Today, CLASP released a new brief that explores the relationship between job scheduling and child care. Scrambling for Stability: The Challenges of Job Schedule Volatility and Child Care lays out the difficulties many low-income parents face as they navigate the mazes of volatile job schedules and child care simultaneously. A growing number of workers have hours that fluctuate from week to week, unpredictable schedules, and minimal control over their hours. These workers are disproportionately earning lower wages. They work in sectors like retail and food service, which are among the fastest growing fields in our economy. At the same time, it is challenging for child care providers to accommodate parents with volatile schedules. As a result, parents like Karen are left to piece together a patchwork of care arrangements, resulting in instability for their children.

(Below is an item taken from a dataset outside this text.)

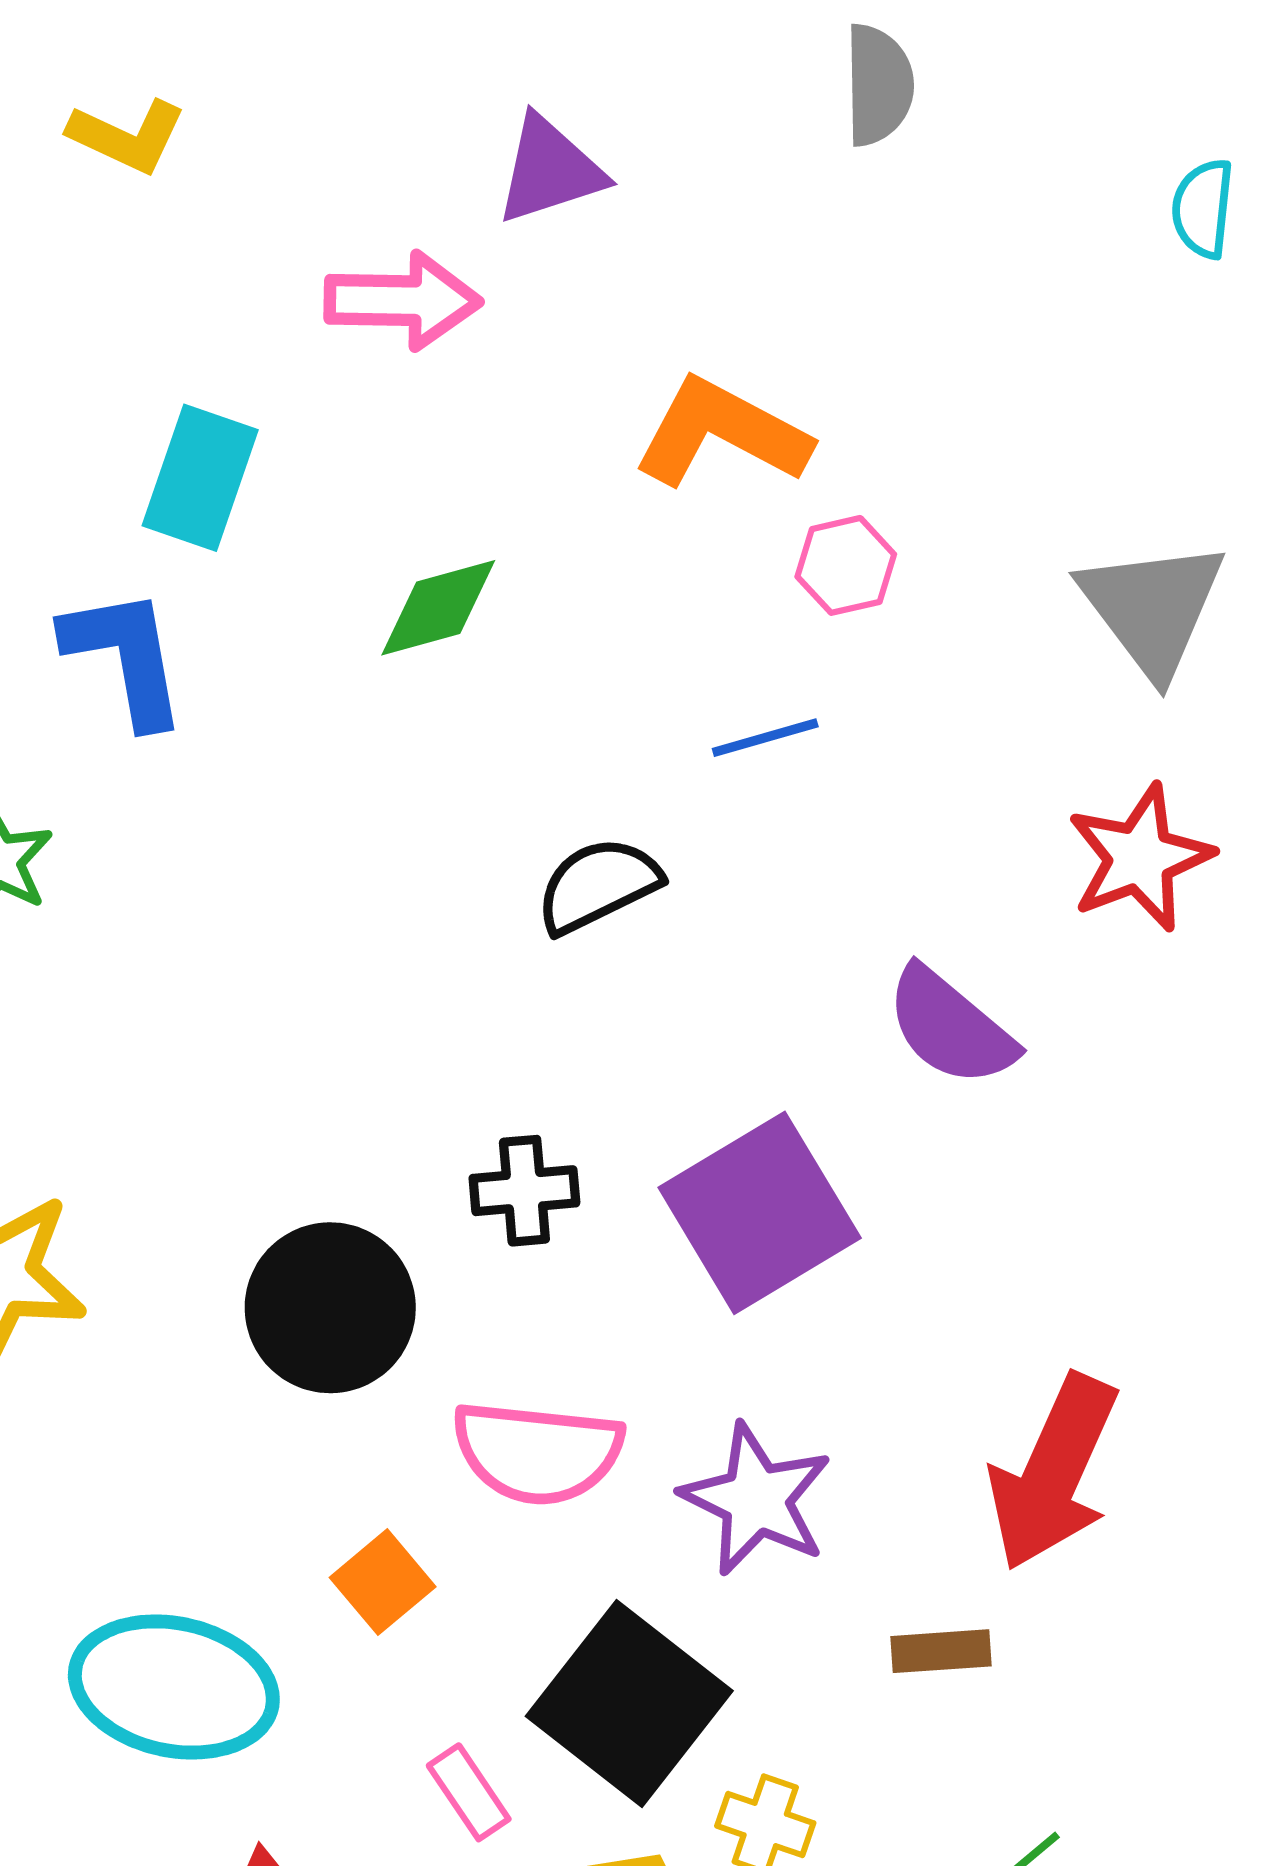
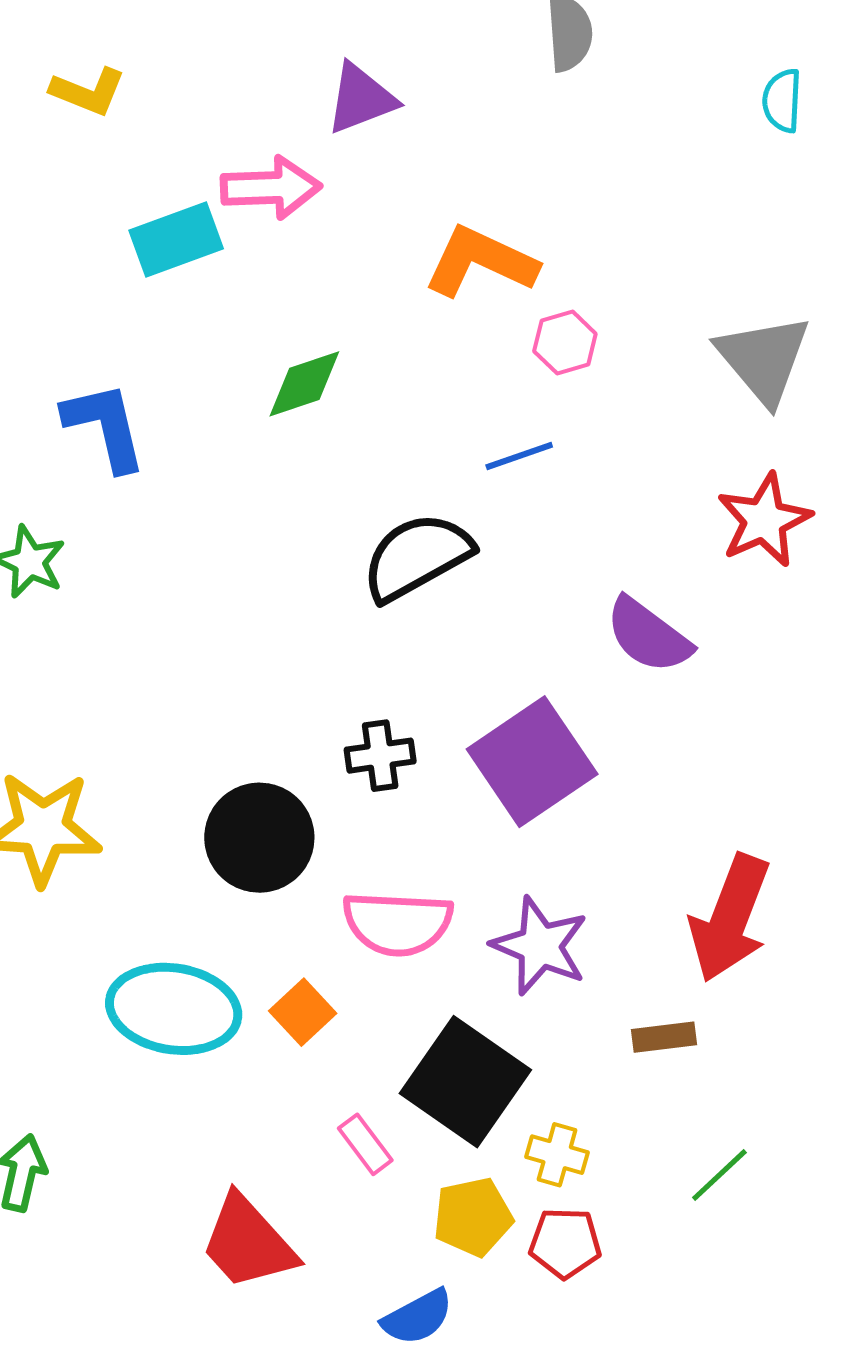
cyan rectangle: (200, 478) -> (176, 240), moved, turned 54
black semicircle: (598, 885) -> (417, 557), size x1.4
cyan ellipse: (174, 1687) -> (174, 1009), moved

Parents facing scheduling and child care challenges experience heightened economic insecurity when these two issues collide. They may have difficulty getting and keeping child care subsidies and may risk their jobs when problems securing child care force them to miss work.
The new CLASP brief offers a list of potential action steps, including public policies to increase job schedule predictability and stability and create more flexible child care subsidy options among others. Moreover, while Scrambling for Stability highlights important existing research, it also identifies the need for more research and data collection to better inform future policy work and advocacy.
Scrambling for Stability brings together several often disparate policy and advocacy worlds: those that address issues related to job quality and worker fairness and those addressing child care and early education. Together, we can work towards improved policies that better support families' economic stability and advancement while fostering children's healthy development.